Socialists and Democrats, with 153 MEPs, have chosen a new leader, Iratxe García of Spain. There are eight Polish MEPs including former prime ministers Miller, Belka, and Cimoszewicz, so it slightly surprising there is no Bureau member from Poland among the new S&D leadership.
Renew Europe (former ALDE) has grown to 108 MEPs, with former Romanian Prime Minister Dacian Cioloș as its new leader. The group is now French-dominated and dropping the adjective “liberal” is not a coincidence. Cioloș’ Romanian party PLUS is situated in the “centre, centre-right area”. There are no Polish MEPs among the centrists.
Greens/EFA has 75 MEPs with Ska Keller and Philippe Lamberts continuing as co-chairs. The Greens are clear winners of the elections, even if the “green wave” has not taken root in all EU states. There are no Poles among the Green MEPs.
Identity and Democracy, or ID, replaces ENF (Europe of Nations and Freedom). ID is 73 MEPs strong, Marco Zanni is the group leader. There are no Polish far-right MEPs.
European Conservatives and Democrats dropped to the sixth spot from third, mainly due to the Tories’ terrible results in the UK. There are 63 MEPs with ECR. The group is dominated by Poland’s Law and Justice (26 MEPs) and has a co-leadership with Ryszard Legutko (returning) and Raffaelle Fitto (new, previously vice-chair).
European United Left-Nordic Green Left or GUE/NGL is a group of 41 MEPs, a raw figure down from 52 in the outgoing Parliament, mainly due to losses in Czechia, Italy and the Netherlands. The group is expected to decide on its leader on Thursday (27 June). There are no Polish MEPs in the group.
The first of the two big national parties without a Parliamentary group is the British Brexit Party (29 MEPs), which ran in the elections in the UK to make a point about the country leaving the EU. Hence there are no expectations that the party should seek a group affiliation as long as Brexit is scheduled to take place.
The second of the big national players is Italian Five Star Movement (M5S) with 14 MEPs.
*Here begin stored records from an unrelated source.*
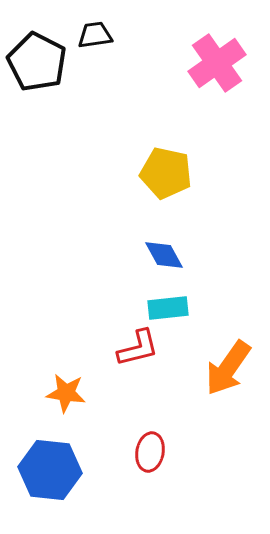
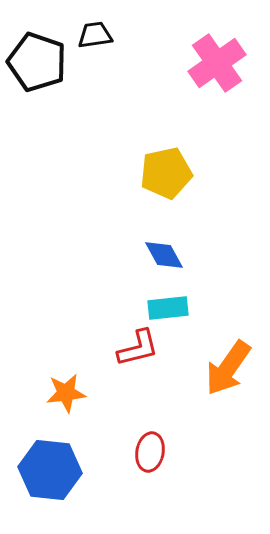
black pentagon: rotated 8 degrees counterclockwise
yellow pentagon: rotated 24 degrees counterclockwise
orange star: rotated 15 degrees counterclockwise
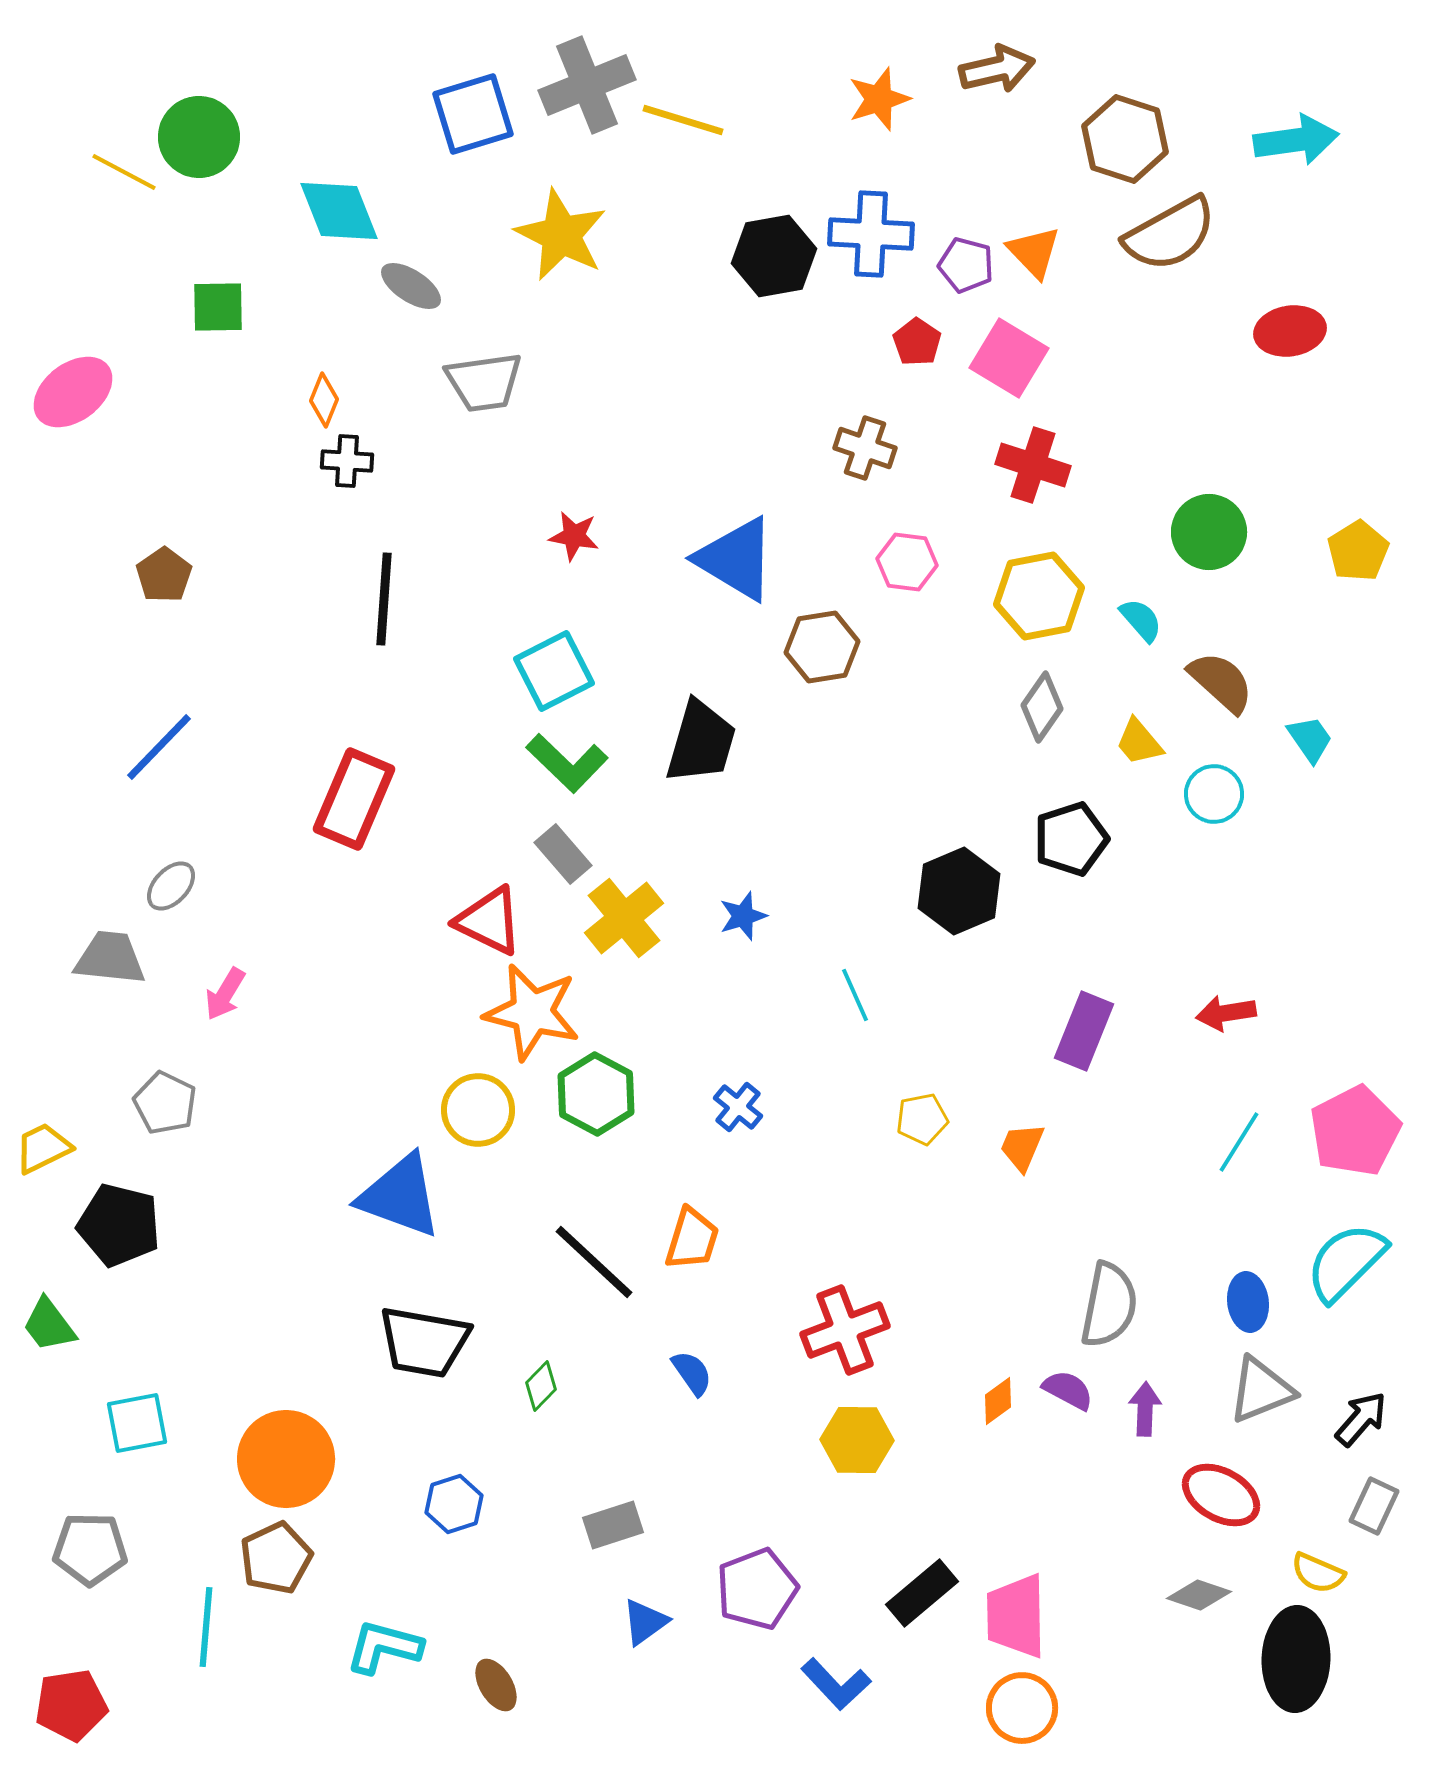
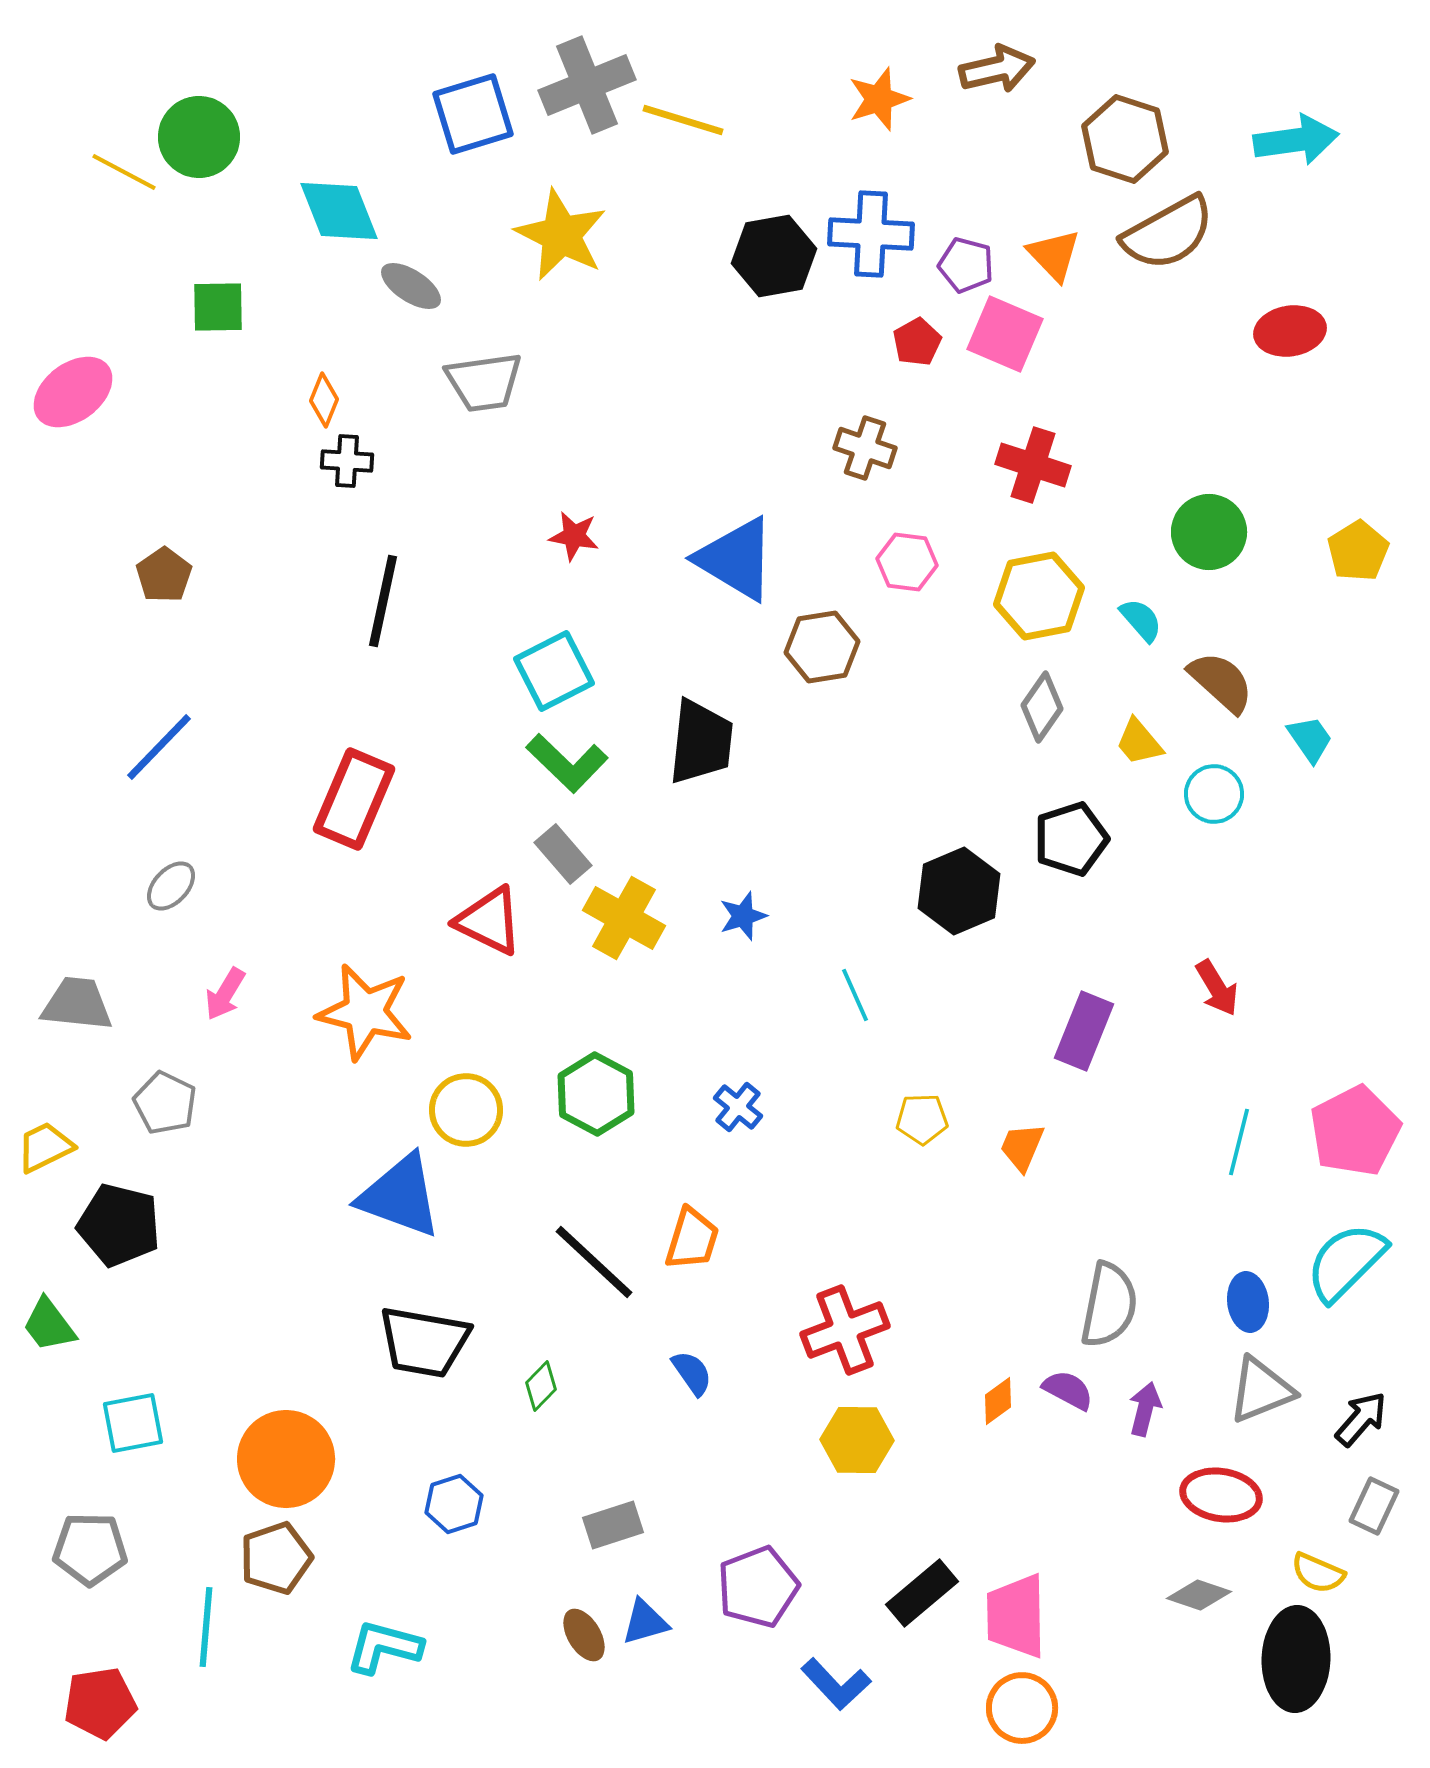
brown semicircle at (1170, 234): moved 2 px left, 1 px up
orange triangle at (1034, 252): moved 20 px right, 3 px down
red pentagon at (917, 342): rotated 9 degrees clockwise
pink square at (1009, 358): moved 4 px left, 24 px up; rotated 8 degrees counterclockwise
black line at (384, 599): moved 1 px left, 2 px down; rotated 8 degrees clockwise
black trapezoid at (701, 742): rotated 10 degrees counterclockwise
yellow cross at (624, 918): rotated 22 degrees counterclockwise
gray trapezoid at (110, 958): moved 33 px left, 46 px down
orange star at (532, 1012): moved 167 px left
red arrow at (1226, 1013): moved 9 px left, 25 px up; rotated 112 degrees counterclockwise
yellow circle at (478, 1110): moved 12 px left
yellow pentagon at (922, 1119): rotated 9 degrees clockwise
cyan line at (1239, 1142): rotated 18 degrees counterclockwise
yellow trapezoid at (43, 1148): moved 2 px right, 1 px up
purple arrow at (1145, 1409): rotated 12 degrees clockwise
cyan square at (137, 1423): moved 4 px left
red ellipse at (1221, 1495): rotated 20 degrees counterclockwise
brown pentagon at (276, 1558): rotated 6 degrees clockwise
purple pentagon at (757, 1589): moved 1 px right, 2 px up
blue triangle at (645, 1622): rotated 20 degrees clockwise
brown ellipse at (496, 1685): moved 88 px right, 50 px up
red pentagon at (71, 1705): moved 29 px right, 2 px up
With the British, they were at the core of the soon-defunct EFDD group. Most of the other EFDD partners have moved on to the ID group or failed to be re-elected.
The Italians tried to run on their own pan European platform but managed to get MEPs elected from only two countries, Italy and Croatia (one MEP, also looking for a new group).
In the past, the M5S tried and failed to negotiate accession to what is now RE. Due to domestic politics, M5S cannot join the ID (where La Lega rules), the S&D (where the Partido Democratico is strong), or the EPP (where Forza Italia is). Even ECR is problematic, as Brothers of Italy are reportedly not open to welcome the big Italian actor. There are only two groups left: the Greens and GUE/NGL. What will happen?
The strategic agenda
The four centrist groups (EPP, S&D, RE and the Greens) are negotiating a coalition agreement. “This is an important development in the process of building European democracy. In many countries with a strong tradition of coalition governments, there is an attempt to build a common agenda of the government first,” said professor Steven Van Hecke of KU Leuven.
There are five priority areas: Environment and Climate Change; Economic, Fiscal, Trade policies; Digitalisation; Rule of Law, Borders and Migration; Europe in the World, or foreign affairs.
The European Council’s own Strategic Agenda, which Parliament will debate and tweak, has four points: protection of citizens and freedoms; economy; climate-neutral, green, fair and social Europe; promotion of EU values on the global stage.
The outcome, in terms of the EU’s strategic direction, will represent the political guidelines for the new president of the European Commission. The guidelines served as a basis of the Barroso II and the Juncker Commission activities in 2009-2019.